Defining self-reported infection status and common longer-term symptoms of COVID-19

Based on responses to questions about ever testing positive for COVID-19 or suspecting an infection, respondents were classified into one of four mutually exclusive self-reported infection categories: confirmed infection, suspected infection, no suspected infection and uncertain infection. Adults responding that they did not know if they had been infected formed the “uncertain infection” group (see questions CS_Q05 and CS_Q15 in the Appendix). Respondents self-reporting a confirmed or suspected infection were asked about the severity of their acute infection symptoms (see question CS_Q40 in the Appendix) and whether they had experienced any symptoms three or more months after being infected, while all others were asked about any new unexplained symptoms lasting two or more months since the start of the pandemic. Those reporting symptoms were asked about their experiences with 13 common longer-term COVID-19 symptoms (see question CS_Q55 in Appendix), as well as the duration of these symptoms. Those reporting symptoms lasting three or more months were considered to have experienced common longer-term COVID-19 symptoms. We used a symptom duration of three months rather than symptoms present three or more months after infection to allow valid comparisons between adults with different self-reported infection statuses. Participants not completing the longer-term symptom sections or stating they did not know if they had experienced longer-term symptoms were assumed to have missing information regarding longer-term symptoms; these individuals accounted for 4.3% of the unweighted sample.

Analyses

Analyses were conducted using SAS 9.4^TM Software with a two-tailed alpha level of 0.05. SAS survey procedures and bootstrap weights provided by Statistics Canada were used to produce estimates, 95% confidence intervals (CI) and tests of association that acknowledge the complex survey design through the bootstrap method.
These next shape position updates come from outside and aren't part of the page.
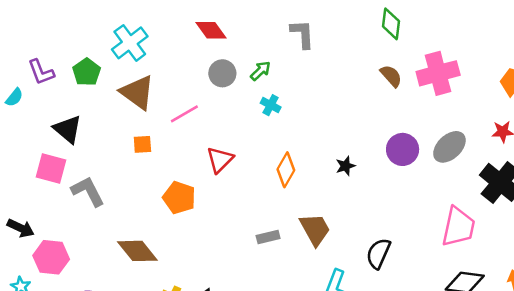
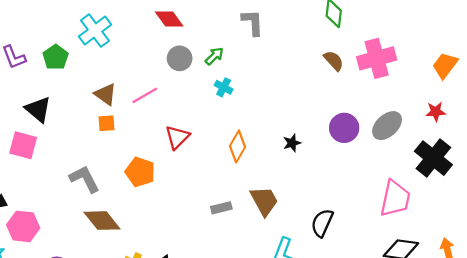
brown triangle: (137, 92) -> (105, 94), moved, size x0.7
gray L-shape: (88, 191) -> (85, 179), moved

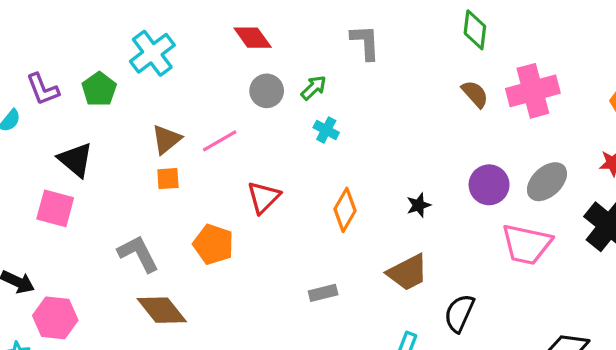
brown triangle: (105, 94) -> (166, 139), turned 45
pink trapezoid: (395, 199) -> (527, 244), moved, turned 90
brown trapezoid: (264, 201) -> (408, 273), moved, turned 92

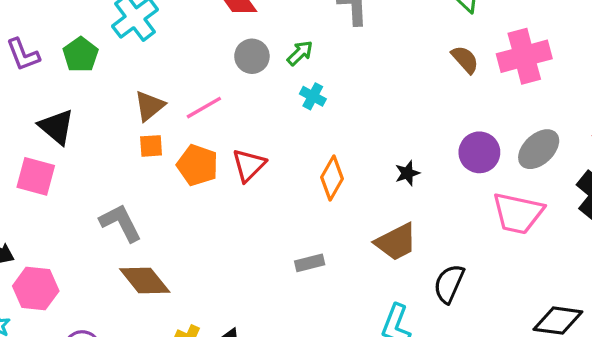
orange pentagon: (213, 244) -> (197, 165), moved

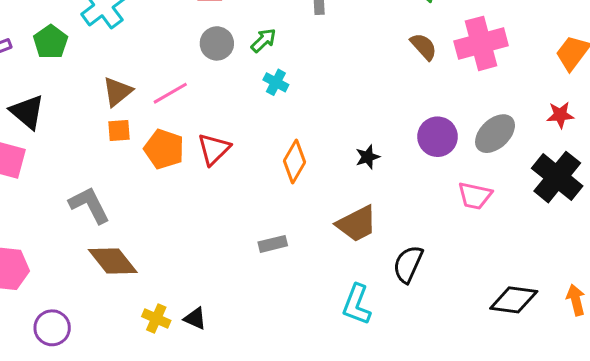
pink trapezoid: (518, 213) -> (475, 196), size x0.7

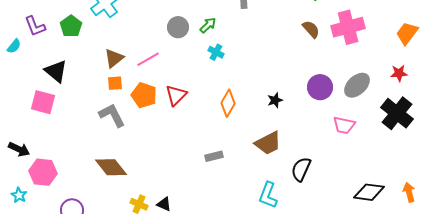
gray L-shape: (89, 205) -> (112, 115), moved

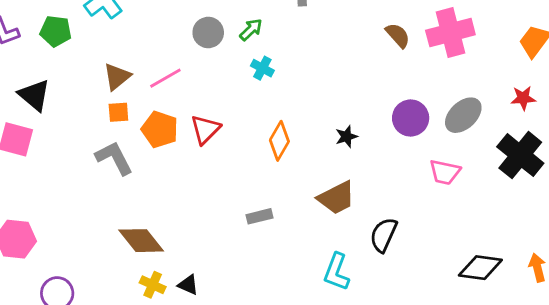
green pentagon: (71, 26) -> (56, 31), turned -30
brown diamond: (111, 167) -> (141, 241), moved

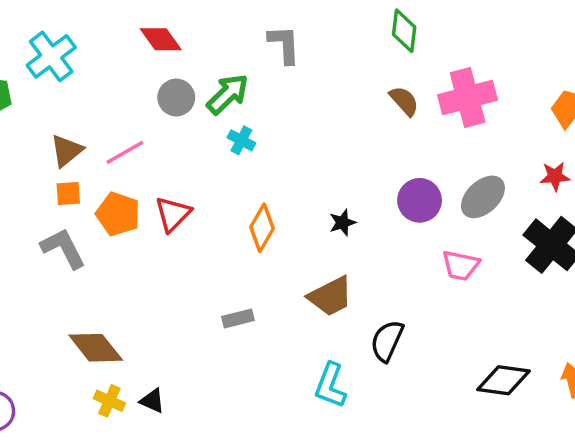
green arrow: (251, 30) -> (228, 94), size x1.5

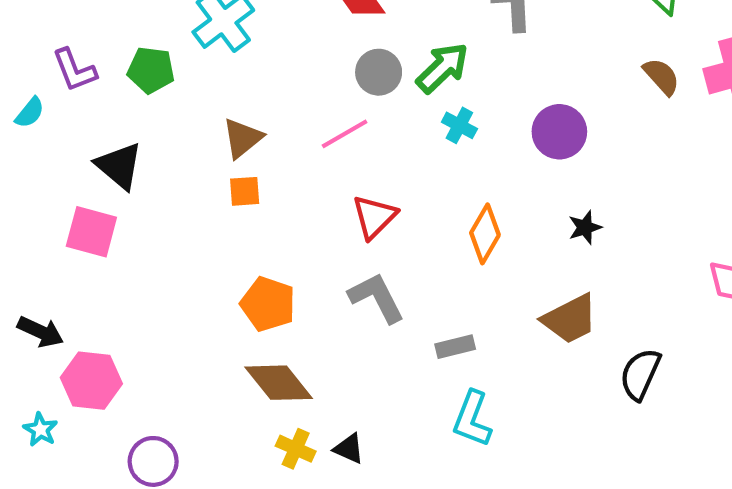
pink line: (125, 152) -> (345, 134), moved
purple circle: (420, 200) -> (559, 132), moved
orange pentagon: (118, 214) -> (268, 304), moved
gray L-shape: (63, 248) -> (376, 298), moved
cyan L-shape: (330, 385) -> (472, 419), moved

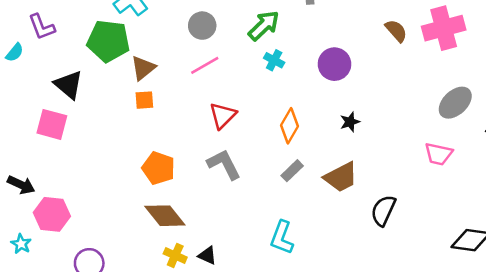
green pentagon: (151, 70) -> (108, 41), moved, size x1.5
gray circle: (379, 72) -> (202, 26), moved
gray rectangle: (455, 347) -> (292, 171), moved, turned -30

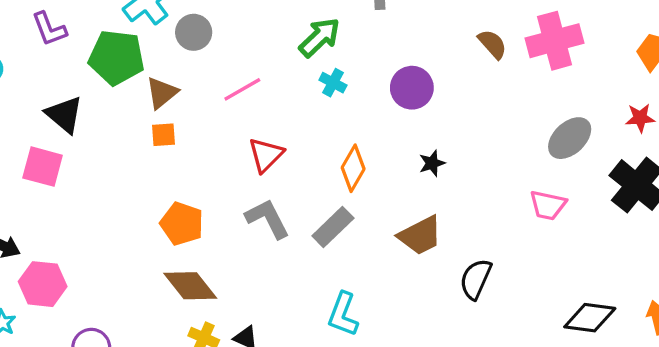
gray circle: (202, 26) -> (194, 32), moved
purple L-shape: (42, 27) -> (49, 29), moved
gray rectangle: (292, 171) -> (333, 227), moved, size x1.4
We used weighted means to estimate the probability of antibodies from a SARS-CoV-2 infection by self-reported infection status, days since first self-reported positive COVID-19 test, development of longer-term symptoms and severity of acute infection symptoms. Confidence intervals for weighted means use the t-distribution and tests for differences between group means use the t-test adjusted for multiple comparisons using the Bonferroni method. We used weighted proportions to estimate the percentage of adults reporting common longer-term COVID-19 symptoms by self-reported infection status and severity of acute infection symptoms. Confidence intervals for weighted proportions were calculated using the Clopper-Pearson (exact) method and the design-based first-order Rao-Scott test of association was used to test for group differences. Respondents with missing information were excluded from the analyses.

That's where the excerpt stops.